### Brief
For each line of the data that includes the word "ARTICLE", copy the line.

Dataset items
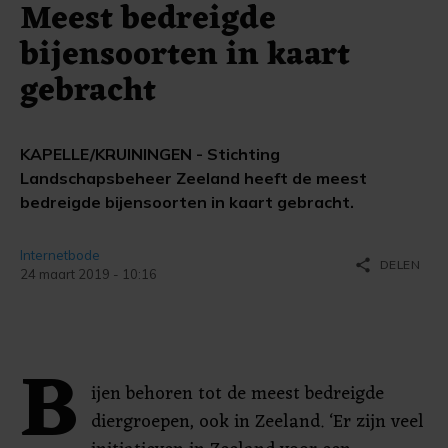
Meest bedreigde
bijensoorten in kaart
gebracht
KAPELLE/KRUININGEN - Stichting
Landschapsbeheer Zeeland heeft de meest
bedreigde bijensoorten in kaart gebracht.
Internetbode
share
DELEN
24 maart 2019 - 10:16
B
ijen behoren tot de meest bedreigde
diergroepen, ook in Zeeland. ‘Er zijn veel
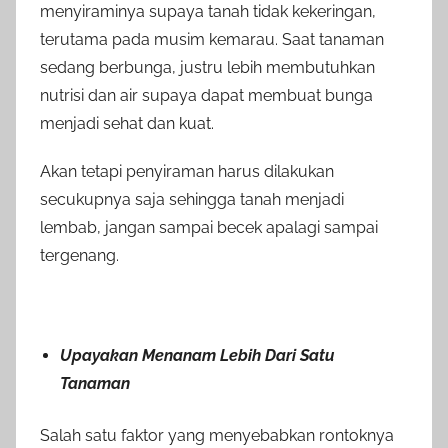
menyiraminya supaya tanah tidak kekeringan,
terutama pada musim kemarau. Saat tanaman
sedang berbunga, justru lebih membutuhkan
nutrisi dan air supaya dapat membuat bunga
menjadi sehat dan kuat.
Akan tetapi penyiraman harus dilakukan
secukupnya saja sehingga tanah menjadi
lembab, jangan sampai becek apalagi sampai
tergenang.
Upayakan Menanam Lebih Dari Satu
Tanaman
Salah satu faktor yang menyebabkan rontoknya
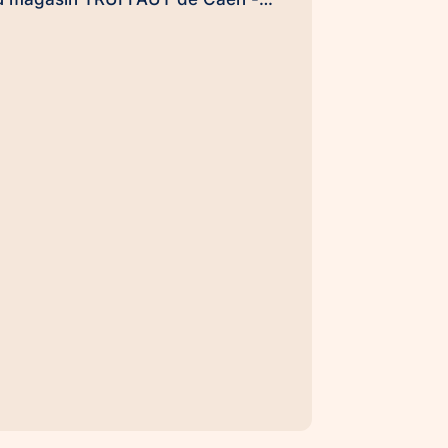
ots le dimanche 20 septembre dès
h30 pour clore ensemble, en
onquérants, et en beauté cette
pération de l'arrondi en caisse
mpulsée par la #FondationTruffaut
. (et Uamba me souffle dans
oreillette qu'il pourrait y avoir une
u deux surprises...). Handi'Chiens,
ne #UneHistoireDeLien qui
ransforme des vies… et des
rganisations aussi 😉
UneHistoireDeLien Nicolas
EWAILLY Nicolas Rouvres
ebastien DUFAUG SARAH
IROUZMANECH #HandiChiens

--

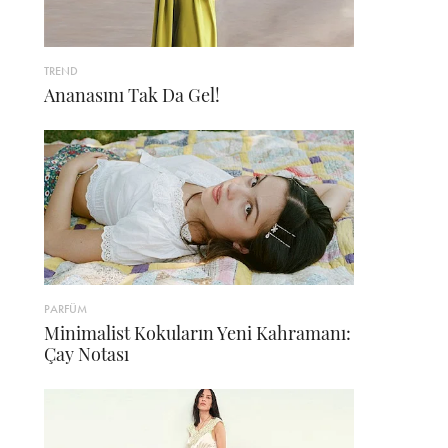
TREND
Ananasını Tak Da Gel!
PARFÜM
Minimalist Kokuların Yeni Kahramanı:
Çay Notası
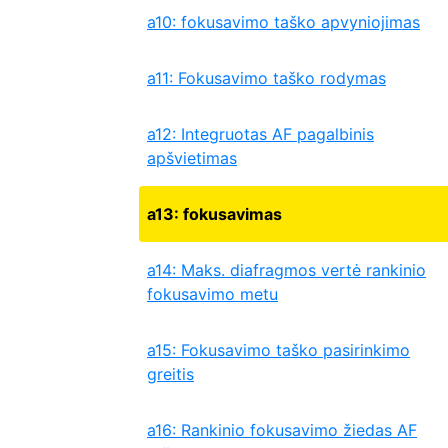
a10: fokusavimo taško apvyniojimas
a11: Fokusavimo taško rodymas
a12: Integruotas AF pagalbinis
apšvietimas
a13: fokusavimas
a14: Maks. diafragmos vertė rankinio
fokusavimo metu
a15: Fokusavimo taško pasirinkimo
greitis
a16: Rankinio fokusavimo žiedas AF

* * *

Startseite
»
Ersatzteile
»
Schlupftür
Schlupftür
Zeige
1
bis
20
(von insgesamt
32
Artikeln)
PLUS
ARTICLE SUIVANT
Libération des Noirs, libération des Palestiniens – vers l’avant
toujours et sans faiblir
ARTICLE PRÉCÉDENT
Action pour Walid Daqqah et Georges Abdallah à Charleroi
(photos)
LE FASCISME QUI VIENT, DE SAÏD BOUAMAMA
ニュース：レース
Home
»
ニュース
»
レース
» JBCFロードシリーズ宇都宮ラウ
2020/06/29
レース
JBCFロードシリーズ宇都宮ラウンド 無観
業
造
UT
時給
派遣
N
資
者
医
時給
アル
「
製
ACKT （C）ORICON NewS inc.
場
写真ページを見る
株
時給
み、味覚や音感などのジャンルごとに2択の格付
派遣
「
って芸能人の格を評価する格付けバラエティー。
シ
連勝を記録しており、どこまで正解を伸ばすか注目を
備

### Finished task
ARTICLE SUIVANT
ARTICLE PRÉCÉDENT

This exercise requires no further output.